Cet extrait d'article, écrit par Jacques Thibert dans son Année du Football 1978, évoque le trente-deuxième de finale de Coupe de France entre Saint-Etienne et Angers.

Pour éviter aux clubs professionnels de Division I de se déchirer entre eux, de disparaître prématurément et de compromettre ce bel équilibre financier qui n'engendre qu'un déficit global de trois milliards d'anciens francs — on voit pire dans un budget gouvernemental — les dirigeants de la Fédération en ont fait des têtes de série au moment du tirage au sort des trente-deuxièmes de finale. Ainsi, pensent-ils, en vertu de la glorieuse incertitude du sport, tous se qualifieront pour la plus grande gloire de la Coupe de France figée dorénavant dans le marbre dont on a fait le tombeau de Napoléon.

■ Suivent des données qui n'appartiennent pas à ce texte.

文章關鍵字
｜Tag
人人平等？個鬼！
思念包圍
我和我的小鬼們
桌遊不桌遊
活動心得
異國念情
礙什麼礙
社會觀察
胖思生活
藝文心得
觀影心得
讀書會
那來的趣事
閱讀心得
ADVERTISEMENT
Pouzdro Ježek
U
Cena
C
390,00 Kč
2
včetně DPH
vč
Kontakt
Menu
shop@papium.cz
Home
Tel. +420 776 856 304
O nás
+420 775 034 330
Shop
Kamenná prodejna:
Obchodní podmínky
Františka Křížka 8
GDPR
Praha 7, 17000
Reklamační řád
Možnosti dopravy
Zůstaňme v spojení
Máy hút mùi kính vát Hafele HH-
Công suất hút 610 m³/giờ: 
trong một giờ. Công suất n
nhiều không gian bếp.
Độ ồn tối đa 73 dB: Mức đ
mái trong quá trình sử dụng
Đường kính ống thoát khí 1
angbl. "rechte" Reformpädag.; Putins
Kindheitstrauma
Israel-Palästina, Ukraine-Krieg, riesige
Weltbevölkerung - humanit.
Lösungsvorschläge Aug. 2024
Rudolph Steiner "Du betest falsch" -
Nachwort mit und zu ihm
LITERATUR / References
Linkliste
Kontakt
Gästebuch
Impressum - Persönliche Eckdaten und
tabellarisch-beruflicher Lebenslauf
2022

C'est pourquoi un énorme éclat de rire ponctue l'élimination des quatre haltérophiles dont la barre de cinquante kilos a écrasé les illusions et les « petits petons » : Laval, battu 1-3 par Toulouse après prolongation ; Lens, vaincu 0-1 par Dunkerque ; Lyon, sorti par Ajaccio aux penalties ; et Rouen victime 1-2 de Limoges.
Deux autres ont été sauvés des eaux par la prolongation de trente minutes : Nantes, devant Le Havre, et Reims, devant Boulogne. Mais un troisième s'est sacrement mouillé les bottes, retrouvant même des écrevisses dans ses chaussettes : Saint-Etienne le grand, Saint-Etienne l'Européen, obligé de « cravater» l'Angevin Gonfalone, qui s'en allait au but, à la 97e minute, par Repellini, avant de se soumettre à l'épreuve des penalties, comme on le dit du sérum de vérité.
C'est Ivan Curkovic, attentif, expérimenté, équipé des gants de Sepp Maier, qui joue le sauveteur de l'île de Sein, en arrêtant deux des trois premiers « coups de pied au but ». On l'embrasse, on le congratule tandis qu'il explique sereinement : « Dans cette épreuve, c'est le calme qui compte. Il faut regarder les pieds du tireur, deviner son intention. Mais si on peut éviter d'en arriver à cette extrémité des penalties, c'est tout de même préférable. »
Patrick Revelli aussi est lucide : « Angers a été super-bon, et nous supermauvais. Mais en Coupe de France, l'essentiel c'est la qualification. » Les Verts, comme on peut le constater ne sont pas encore rouges de honte.


La séance tant redoutée des penaltys: Vili Amersek du SCO Angers contre le légendaire Ivan Curkovic de Saint-Etienne.